Tuesday, April 9, 2013

Iran Continues To Pursue A "Peaceful" Nuclear Program

A few days after talks with 5 other nuclear countries stalled, the Iranians have announced the opening of a new uranium-enrichment plant. This announcement came in what is celebrated as “National Nuclear Day” in Iran. The state run news agency in Iran announced that Iran is opening both a new uranium mine and a processing plant.  As always, the international community is very suspicious about this enrichment, while Iran claims it is acting well within its “nuclear rights” of using it for energy. 

"Enrichment is part of the rights of the Iranian people, whether we're talking about 5% or 20%," said Iran's top nuclear negotiator, Saeed Jalili,. However, Arnie Gundersen, a chief energy adviser, said that the difference between 5 percent and 20 percent is exactly the difference between peaceful energy and weapons grade uranium.  The other substance that is needed to enrich uranium is what has been known as yellow cake, which is processed, mined uranium ore (pictured).

                                                         Substance known as yellow cake.

The other nuclear countries, which include the United States, France, Britain, China, Russia and Germany, will continue to impose sanctions on Iran and push for energy inspectors to be allowed access to all of Iran’s facilities. However, Iran continues is stubborn agenda towards the international community, which only makes the standoff much worse. 

One of the big worries of Iran obtaining nuclear weapons (besides the obvious threat to Israel) is what would happen to them in the event of a regime change. Would the nuclear weapons be secure, or could they fall into the hands of those that have the motivation to actually use them, from anything to Israel to terrorism. This fear, along with the questionable regime and an unstable region, could add up to action by the international community if Iran continues its “rogue” nuclear program, be it for peaceful energy or something much more sinister.

Sources: http://www.cnn.com/2013/04/09/world/meast/iran-nuclear/index.html?hpt=wo_c2


  1. The U.S. is "the big bully" that is keeping other countries from having nuclear firepower.

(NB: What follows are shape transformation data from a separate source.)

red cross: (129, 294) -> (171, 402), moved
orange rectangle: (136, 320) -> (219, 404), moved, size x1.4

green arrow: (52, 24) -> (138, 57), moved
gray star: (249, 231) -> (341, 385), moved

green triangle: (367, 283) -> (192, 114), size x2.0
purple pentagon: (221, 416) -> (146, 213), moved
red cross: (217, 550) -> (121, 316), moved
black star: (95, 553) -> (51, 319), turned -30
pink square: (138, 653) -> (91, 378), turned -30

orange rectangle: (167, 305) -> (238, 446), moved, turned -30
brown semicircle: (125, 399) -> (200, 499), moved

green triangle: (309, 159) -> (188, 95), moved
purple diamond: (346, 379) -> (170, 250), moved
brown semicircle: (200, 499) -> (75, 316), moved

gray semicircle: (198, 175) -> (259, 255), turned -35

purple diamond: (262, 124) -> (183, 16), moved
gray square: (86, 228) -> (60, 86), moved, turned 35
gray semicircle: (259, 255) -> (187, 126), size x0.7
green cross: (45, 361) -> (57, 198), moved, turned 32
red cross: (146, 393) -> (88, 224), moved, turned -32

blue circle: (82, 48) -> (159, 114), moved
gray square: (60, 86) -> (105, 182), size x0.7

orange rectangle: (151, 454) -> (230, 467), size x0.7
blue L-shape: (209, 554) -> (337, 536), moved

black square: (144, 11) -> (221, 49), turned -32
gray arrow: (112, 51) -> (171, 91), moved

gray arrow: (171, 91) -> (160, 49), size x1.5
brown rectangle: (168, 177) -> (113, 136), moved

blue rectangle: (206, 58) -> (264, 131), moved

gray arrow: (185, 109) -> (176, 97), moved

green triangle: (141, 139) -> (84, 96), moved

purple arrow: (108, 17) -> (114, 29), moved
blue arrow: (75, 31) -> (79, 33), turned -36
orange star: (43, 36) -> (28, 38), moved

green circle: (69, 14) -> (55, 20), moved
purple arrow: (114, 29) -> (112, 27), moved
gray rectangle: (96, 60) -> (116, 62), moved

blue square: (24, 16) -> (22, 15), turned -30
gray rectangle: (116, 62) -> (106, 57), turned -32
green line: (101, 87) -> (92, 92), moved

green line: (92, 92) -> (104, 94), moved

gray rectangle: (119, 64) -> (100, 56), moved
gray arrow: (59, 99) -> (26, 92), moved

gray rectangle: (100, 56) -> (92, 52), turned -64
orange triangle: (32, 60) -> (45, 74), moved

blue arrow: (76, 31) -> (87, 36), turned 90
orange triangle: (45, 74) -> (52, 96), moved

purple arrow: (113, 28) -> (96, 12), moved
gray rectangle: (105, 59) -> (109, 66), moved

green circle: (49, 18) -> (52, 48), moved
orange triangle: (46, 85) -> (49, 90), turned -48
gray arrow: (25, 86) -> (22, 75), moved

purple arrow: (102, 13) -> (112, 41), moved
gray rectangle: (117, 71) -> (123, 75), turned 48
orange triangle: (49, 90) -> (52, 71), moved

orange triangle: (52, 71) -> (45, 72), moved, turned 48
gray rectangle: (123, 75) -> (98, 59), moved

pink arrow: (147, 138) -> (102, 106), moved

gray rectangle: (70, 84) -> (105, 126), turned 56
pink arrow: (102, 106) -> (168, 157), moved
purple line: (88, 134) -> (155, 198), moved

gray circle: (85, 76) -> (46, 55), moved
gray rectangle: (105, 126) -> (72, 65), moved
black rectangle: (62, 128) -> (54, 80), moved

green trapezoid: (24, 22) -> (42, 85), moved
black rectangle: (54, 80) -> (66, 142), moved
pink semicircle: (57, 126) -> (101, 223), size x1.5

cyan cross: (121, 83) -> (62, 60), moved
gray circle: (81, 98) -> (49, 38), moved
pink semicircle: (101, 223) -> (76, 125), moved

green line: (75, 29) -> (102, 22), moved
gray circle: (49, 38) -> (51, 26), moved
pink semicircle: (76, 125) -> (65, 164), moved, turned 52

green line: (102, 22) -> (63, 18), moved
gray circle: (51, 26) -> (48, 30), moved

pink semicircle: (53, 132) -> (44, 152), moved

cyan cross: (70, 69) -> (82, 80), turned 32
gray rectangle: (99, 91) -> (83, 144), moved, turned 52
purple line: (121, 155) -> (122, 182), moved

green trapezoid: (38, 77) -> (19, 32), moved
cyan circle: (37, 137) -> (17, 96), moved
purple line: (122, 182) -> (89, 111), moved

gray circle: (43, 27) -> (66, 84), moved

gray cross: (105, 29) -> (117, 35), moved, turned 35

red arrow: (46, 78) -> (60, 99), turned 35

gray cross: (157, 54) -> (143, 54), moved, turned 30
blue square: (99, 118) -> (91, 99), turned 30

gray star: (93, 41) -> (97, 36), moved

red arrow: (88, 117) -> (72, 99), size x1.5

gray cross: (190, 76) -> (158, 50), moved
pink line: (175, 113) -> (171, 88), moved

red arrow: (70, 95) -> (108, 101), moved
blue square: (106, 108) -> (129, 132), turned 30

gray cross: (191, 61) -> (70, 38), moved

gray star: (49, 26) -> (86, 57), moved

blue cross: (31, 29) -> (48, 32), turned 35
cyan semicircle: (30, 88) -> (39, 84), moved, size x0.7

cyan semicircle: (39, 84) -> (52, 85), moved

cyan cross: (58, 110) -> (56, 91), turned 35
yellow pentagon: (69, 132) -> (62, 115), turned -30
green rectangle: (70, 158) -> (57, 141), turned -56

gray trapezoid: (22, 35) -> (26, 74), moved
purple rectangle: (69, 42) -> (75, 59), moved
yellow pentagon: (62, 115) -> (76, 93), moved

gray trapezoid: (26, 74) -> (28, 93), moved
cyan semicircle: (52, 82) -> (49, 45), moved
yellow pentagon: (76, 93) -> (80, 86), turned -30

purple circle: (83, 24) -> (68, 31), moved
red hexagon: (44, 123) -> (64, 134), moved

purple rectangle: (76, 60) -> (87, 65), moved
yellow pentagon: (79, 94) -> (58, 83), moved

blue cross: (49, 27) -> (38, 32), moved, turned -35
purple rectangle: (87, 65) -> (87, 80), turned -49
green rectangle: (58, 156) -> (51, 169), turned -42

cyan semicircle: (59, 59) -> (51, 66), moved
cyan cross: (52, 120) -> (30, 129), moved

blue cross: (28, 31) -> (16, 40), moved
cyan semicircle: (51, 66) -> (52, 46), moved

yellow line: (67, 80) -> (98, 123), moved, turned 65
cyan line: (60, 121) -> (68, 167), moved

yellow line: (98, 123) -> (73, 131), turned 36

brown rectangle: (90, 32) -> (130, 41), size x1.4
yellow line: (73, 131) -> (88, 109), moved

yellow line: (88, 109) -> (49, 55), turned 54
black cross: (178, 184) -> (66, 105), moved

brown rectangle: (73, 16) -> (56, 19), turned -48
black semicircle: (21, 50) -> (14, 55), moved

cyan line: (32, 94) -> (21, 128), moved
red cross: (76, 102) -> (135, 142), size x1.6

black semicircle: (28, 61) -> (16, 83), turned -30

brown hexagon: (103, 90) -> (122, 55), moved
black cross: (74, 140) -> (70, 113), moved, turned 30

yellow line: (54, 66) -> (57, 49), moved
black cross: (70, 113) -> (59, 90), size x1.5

But lets really look at the fact that if Iran gets this power we know exactly what country those nukes will be pointed at (Israel). It will be a disastrous future if Iran sneaks a nuclear program past the international community. Hopefully Iran is just pursuing an energy alternative, but energy inspectors should not have any kind of issues understanding what is going on behind the curtains.

  2. I disagree with Shaw about the US being a "big bully" when it comes to nuclear energy. All of the countries that Josh listed who currently use nuclear energy to power a portion of their country are very transparent in their actions. In the US, we clearly and transparency allow the rest of the world to know where our nuclear power plants exist and the status of such plants. As we saw in Japan a few years back, nuclear energy is a complicated and dangerous thing to work with and natural disasters can place a lot of stress on not only the people of that country living near the nuclear plant but also lasting impacts of the rest of the world. If Iran were truly focusing on "peaceful" nuclear programs to fuel the country's need for energy then there would be no reason not to allow the international community to have information about their program as most other nuclear nations do. We do not live in an isolated world. Nuclear energy can have lasting impacts for all of the world's citizens if not handled properly. John, I think your attention to what would happen to the nuclear program in the case of a regime change is quite interesting because with the instability in the MENA region it is quite possible that the current ruling regime in Iran doesn't last as long as predicted before the Arab Spring.